The influence of late prematurity on the encephalopathy exam of infants with neonatal encephalopathy

Abstract

BACKGROUND:

Late preterm (LPT) infants are increasingly treated for hypoxic-ischemic encephalopathy (HIE). However, neurodevelopmental differences of LPT infants may independently influence the neurologic exam and confound care.

METHODS:

Perinatal and outcome characteristics were extracted along with the worst autonomic and state/neuromuscular/reflex Sarnat components in a cross-section of infants with moderate/severe HIE. Infants were classified as late preterm (LPT, 34–36 weeks) or term (>36 weeks).

RESULTS:

250 infants were identified, 55 were late preterm. LPT infants had lower mean gestational age and birthweight and greater length of stay (LOS). LPT infants had higher median scores for the Moro and respiratory autonomic components, but no difference in total score.

CONCLUSIONS:

LPT infants had increased LOS, worse Moro reflex, and respiratory status, but no clinically or statistically significant differences in total Sarnat scores. Although it is important to note the impact of immaturity on the exam, it is unlikely to independently alter management.

Keywords

Hypoxic ischemic encephalopathy late preterm infant neonates neurologic exam therapeutic hypothermia.

1 Introduction

Neonatal encephalopathy is a condition with variable clinical expression including encephalopathy, hypotonia, apnea, seizures, and death [1, 2]. Hypoxic ischemia in the perinatal period is the most commonly attributed cause, but genetic or metabolic causes are identified in some cases [3]. Estimates for the incidence of neonatal encephalopathy vary, although are generally estimated to fall between 1.5 and 9 per 1000 live births in upper income countries [4 –6]. The incidence is markedly higher in low- and middle-income countries. Early identification of infants at risk for neonatal encephalopathy is an essential component of a neuroprotection strategy and shortens the time to the primary intervention, therapeutic hypothermia (TH), which remains the only widely available treatment to reduce death or severe neurodevelopmental disability [7].

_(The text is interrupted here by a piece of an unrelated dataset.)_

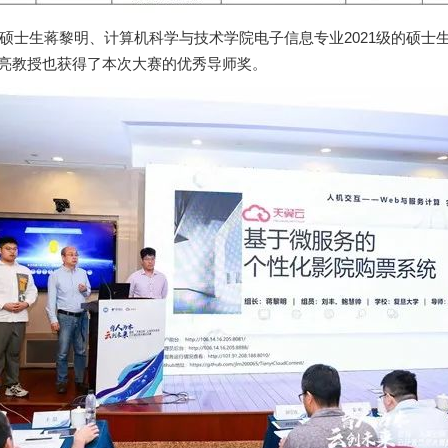
的硕士生蒋黎明、计算机科学与技术学院电子信息专业2021级的硕士生
亮教授也获得了本次大赛的优秀导师奖。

The benefits of therapeutic hypothermia were demonstrated over a series of randomized trials conducted in the United States [8], the United Kingdom [9], Europe [10, 11], and other multinational settings [12]. Like most randomized trials, inclusion and exclusion criteria were strict: limiting enrollment to infants born after 36 completed weeks of gestation and with moderate or severe encephalopathy. Practices have drifted since the publication of trial results and infants of lower gestational ages and with milder degrees of encephalopathy are now routinely cooled at some centers [13 –16].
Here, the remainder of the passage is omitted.